◆ **Required work**
Work out how many lines in the entries contain the string "legal", and give nothing but that number.

◆ **Provided records**
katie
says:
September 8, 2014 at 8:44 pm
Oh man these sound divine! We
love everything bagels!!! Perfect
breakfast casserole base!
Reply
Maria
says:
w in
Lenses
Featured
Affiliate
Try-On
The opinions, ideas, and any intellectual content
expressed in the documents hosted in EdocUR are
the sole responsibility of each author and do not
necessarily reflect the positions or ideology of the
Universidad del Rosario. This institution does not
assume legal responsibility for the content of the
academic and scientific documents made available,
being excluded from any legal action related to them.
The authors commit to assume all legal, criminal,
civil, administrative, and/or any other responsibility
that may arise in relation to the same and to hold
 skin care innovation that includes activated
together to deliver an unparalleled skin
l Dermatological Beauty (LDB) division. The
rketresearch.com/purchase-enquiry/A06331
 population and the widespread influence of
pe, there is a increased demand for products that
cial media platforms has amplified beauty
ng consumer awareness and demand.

---

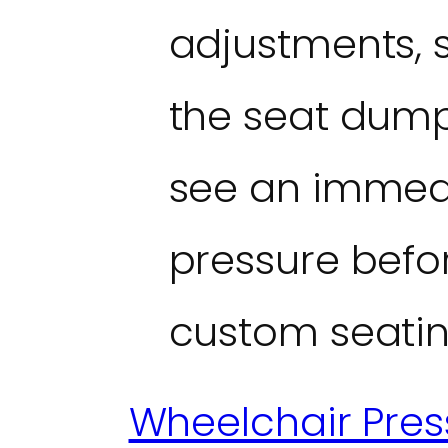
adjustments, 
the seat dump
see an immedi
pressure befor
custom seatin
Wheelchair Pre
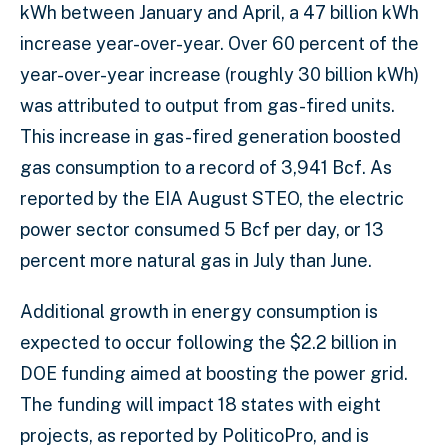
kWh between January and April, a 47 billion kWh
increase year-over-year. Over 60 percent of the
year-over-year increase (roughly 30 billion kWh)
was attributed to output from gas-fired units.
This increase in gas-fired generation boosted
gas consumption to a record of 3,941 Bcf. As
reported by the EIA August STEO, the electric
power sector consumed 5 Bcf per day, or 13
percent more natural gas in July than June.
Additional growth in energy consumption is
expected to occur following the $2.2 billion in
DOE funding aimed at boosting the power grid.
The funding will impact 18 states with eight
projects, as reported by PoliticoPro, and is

◆ **Reply to the exercise**
3